Transcriptional patterns of defensin, TaPR-2 and TaPR-10 after treatment with hormones. The resistant (Yinong 18), moderately resistant (Pin 9928) and susceptible (Dongxuan 3) wheat cultivars were sprayed with Methyl jasmonate (MeJa), salicylic acid (SA), and abscisic acid (ABA). The plants treated with ddH₂O were used as control in the study. (a) relative expression of defensin; (b) relative expression of TaPR-2; (c) relative expression of TaPR-10. The significant differences were statistically analyzed based on three biological replications and four technical replications (Tukey’s test: ** p < 0.05). Bars indicate the standard errors.

Figure 3

Infestation of T. controversa in wheat roots and leaves as indicated by staining with WGA-AF 488 (for hyphae) and propidium iodide (for roots and leaves cell) (a) severity of fungal hyphae in roots of resistant (Yinong 18) cultivar; (b) severity of fungal hyphae in roots of moderately resistant (Pin 9928) cultivar; (c) severity of fungal hyphae in roots of susceptible (Dongxuan 3) cultivar; (d) severity of fungal hyphae in leaves of resistant (Yinong 18) cultivar; (e) severity of fungal hyphae in leaves of moderately resistant (Pin 9928) cultivar; (f) severity of fungal hyphae in leaves of susceptible (Dongxuan 3) cultivar. Scale bar = 25 µm.

Figure 4

Examination of fungal hyphae in tapetum cells of anther in resistant (Yinong 18), moderately resistant (Pin 9928) and susceptible (Dongxuan 3) wheat cultivars. (a) examination of fungal hyphae in tapetum cells of resistant cultivar; (b) examination of fungal hyphae in tapetum cells of moderately resistant cultivar; (c) examination of fungal hyphae in tapetum cells of susceptible cultivar. Scale bar = 25 µm.

Figure 5

Effect of exogenous hormones on tapetum cells of anther in susceptible cultivar (Dongxuan 3). (a) hyphae were located on the tapetum cells in control anthers; (b) There were no hyphae on tapetum cells of anther in MeJa treated samples; (c) There were no hyphae on tapetum cells of anther in SA treated samples; (d) There were no hyphae on tapetum cells of anther in ABA treated samples.
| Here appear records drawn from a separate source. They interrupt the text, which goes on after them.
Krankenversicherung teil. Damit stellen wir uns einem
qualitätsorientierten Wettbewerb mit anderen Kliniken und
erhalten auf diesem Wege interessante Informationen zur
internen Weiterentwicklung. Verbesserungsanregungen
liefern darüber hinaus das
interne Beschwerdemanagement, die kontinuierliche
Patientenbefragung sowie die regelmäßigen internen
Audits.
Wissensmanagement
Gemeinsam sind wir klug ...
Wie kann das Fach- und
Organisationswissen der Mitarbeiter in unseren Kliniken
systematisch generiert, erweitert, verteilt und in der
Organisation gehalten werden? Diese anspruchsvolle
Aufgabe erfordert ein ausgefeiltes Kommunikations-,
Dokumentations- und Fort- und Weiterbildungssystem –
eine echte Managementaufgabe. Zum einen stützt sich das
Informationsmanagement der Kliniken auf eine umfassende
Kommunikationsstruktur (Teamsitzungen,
Scale bar = 25 µm.

Figure 6

Effect of T. controversa on pollen germination (%). (a) pollen germination in control samples of resistant cultivar (Yinong 18); (b) pollen germination in control samples of moderately resistant cultivar (Pin 9928); (c) pollen germination in control samples of susceptible cultivar (Dongxuan 3); (d) pollen germination in T. controversa infected samples of resistant cultivar (Yinong 18); (e) pollen germination in T. controversa infected samples of moderately resistant cultivar (Pin 9928); (f) pollen germination in T. controversa infected samples of susceptible cultivar (Dongxuan 3) Scale bar = 100 µm.

Figure 7

Level of disease incidence in resistant (Yinong 18), moderately resistant (Pin 9928) and susceptible (Dongxuan 3) wheat cultivars to T. controversa infection. Yinong 18 showed 8.89%, Pin 9928 showed 26.67%, and Dongxuan 3 showed 62.2% disease incidence.